In June 2025, a research collaboration with the Experimental Drug Development Centre (EDDC) in Singapore was initiated to expand the MASH program to inflammatory diseases. In mid-April 2026, the strategic evaluation was completed. The collaboration, initiated and funded by the EDDC, aimed to investigate whether compounds from the program could also be used for additional therapeutic areas. Although the results did not support moving on to another inflammatory indication, the collaboration generated valuable scientific insights. These insights further strengthen Sprint Bioscience's understanding of the program and consolidate the company's strategic focus on MASH as the lead indication.
The NNMT program aims to develop drugs that inhibit the NNMT protein.
Solid tumors:
An important aspect of tumor development is that cancer cells can influence their own environment to facilitate tumor growth. This environment is called the tumor microenvironment and is different from the environment around healthy cells in the body. The ability of cancer cells to reprogram healthy cells in the tumor facilitates tumor growth and can prevent the body's immune system from attacking the tumor. NNMT is a protein that has been shown to be important for this reprogramming of the tumor microenvironment. Sprint Bioscience is developing inhibitors of this target protein to block the growth of cancer cells while increasing the ability of the immune system to attack them. High levels of this target protein have been found in tumors from glioblastoma, ovarian cancer, breast cancer and colorectal cancer, among others, and patients with high levels of this protein have a poorer survival prognosis.

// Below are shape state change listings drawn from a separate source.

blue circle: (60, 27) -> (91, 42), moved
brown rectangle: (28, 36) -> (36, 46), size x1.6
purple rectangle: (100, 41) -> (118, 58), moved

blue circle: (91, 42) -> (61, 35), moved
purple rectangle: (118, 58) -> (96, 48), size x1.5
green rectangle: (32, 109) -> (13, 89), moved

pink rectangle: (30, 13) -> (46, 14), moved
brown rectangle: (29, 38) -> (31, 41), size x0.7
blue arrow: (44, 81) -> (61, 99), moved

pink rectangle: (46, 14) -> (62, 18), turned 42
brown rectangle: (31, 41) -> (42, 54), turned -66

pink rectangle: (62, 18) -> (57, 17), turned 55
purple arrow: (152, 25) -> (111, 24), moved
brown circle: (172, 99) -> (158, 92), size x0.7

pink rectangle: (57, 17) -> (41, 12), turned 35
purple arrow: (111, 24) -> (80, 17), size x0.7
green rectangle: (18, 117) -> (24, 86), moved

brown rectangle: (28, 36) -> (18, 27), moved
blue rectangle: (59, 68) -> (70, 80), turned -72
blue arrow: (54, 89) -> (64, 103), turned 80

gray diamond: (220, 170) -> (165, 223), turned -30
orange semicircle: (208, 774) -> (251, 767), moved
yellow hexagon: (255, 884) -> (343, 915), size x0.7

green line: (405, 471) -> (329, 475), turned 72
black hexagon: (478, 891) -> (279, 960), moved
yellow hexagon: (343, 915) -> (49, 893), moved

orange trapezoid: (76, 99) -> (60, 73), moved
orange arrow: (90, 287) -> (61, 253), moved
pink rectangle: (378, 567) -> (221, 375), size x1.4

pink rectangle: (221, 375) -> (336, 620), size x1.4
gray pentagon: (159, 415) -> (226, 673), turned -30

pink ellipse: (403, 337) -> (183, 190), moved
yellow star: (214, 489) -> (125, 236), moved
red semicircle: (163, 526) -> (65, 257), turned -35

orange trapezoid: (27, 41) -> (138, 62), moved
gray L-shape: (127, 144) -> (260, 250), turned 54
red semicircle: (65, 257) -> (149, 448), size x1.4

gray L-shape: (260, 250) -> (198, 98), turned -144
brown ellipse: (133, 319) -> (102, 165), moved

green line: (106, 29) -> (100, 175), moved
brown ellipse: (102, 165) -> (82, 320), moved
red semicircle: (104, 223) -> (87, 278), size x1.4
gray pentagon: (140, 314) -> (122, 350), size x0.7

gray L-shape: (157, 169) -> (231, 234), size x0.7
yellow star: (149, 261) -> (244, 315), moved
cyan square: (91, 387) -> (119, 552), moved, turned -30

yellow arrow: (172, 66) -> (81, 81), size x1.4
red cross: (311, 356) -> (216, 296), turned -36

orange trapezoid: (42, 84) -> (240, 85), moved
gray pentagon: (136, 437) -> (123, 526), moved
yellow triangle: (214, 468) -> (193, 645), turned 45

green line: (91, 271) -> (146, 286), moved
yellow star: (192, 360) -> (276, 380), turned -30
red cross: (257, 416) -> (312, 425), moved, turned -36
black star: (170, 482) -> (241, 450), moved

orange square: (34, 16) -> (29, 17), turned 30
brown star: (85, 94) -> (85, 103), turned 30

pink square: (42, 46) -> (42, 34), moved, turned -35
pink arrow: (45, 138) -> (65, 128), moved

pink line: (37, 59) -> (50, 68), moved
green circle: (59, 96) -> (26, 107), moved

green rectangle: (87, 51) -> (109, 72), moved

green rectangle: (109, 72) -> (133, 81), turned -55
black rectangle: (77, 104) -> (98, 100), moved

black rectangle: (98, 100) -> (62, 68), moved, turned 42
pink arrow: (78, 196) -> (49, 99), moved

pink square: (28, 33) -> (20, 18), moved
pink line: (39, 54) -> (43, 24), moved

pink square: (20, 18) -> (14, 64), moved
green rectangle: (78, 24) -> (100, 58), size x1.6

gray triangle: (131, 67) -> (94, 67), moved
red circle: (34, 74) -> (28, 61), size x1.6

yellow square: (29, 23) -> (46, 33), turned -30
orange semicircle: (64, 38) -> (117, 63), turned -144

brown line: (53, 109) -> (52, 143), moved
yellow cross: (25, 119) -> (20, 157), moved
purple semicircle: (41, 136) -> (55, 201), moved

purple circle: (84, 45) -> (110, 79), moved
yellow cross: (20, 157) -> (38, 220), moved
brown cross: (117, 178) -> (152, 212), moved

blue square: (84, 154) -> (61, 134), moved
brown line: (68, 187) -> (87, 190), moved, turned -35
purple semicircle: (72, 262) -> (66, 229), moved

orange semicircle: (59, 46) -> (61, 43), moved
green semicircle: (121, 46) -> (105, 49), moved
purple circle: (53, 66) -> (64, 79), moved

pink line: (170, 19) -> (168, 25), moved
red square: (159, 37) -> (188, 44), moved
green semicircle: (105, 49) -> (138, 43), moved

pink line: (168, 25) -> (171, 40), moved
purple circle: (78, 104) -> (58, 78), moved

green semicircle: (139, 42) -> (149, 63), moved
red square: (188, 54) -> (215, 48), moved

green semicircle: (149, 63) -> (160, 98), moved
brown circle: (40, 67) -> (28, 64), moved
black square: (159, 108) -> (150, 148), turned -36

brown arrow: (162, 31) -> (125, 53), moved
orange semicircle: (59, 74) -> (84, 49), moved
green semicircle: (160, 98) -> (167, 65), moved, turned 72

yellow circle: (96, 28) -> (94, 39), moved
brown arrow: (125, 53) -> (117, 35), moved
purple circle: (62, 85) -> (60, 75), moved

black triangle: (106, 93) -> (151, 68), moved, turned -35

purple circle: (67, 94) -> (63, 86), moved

Chronic kidney disease (CKD):
Chronic kidney disease (CKD) is often caused by diabetes or high blood pressure and is one of the most common reasons for kidney transplantation worldwide. CKD is a long-term and often progressive impairment of kidney function, caused by factors such as diabetes or high blood pressure. Despite the high prevalence of the disease, there are currently no treatments that directly address the underlying disease mechanisms, including fibrosis (scarring) of the kidney tissue. Existing care focuses mainly on slowing the progression by controlling blood pressure and blood sugar. There is thus a strong medical need for new treatments that can reduce fibrosis, preserve kidney function and thus prevent or delay the need for dialysis and transplantation.
AML is a serious type of blood cancer. There is an urgent medical need to identify safe and effective therapies to improve treatment outcomes. The DCPS program focuses on a target protein that degrades a metabolite formed during the natural degradation of mRNA. Both small molecule inhibition and genetic inactivation of DCPS affect differentiation and proliferation of several AML cell lines as well as patient samples, in addition, healthy tissue shows little impact of DCPS inhibition. This creates opportunities to offer AML patients a safe and effective treatment option. Sprint Bioscience has identified biomarkers that can predict the effect of DCPS inhibition, providing the opportunity for clinical success by reaching the patients most likely to respond to treatment.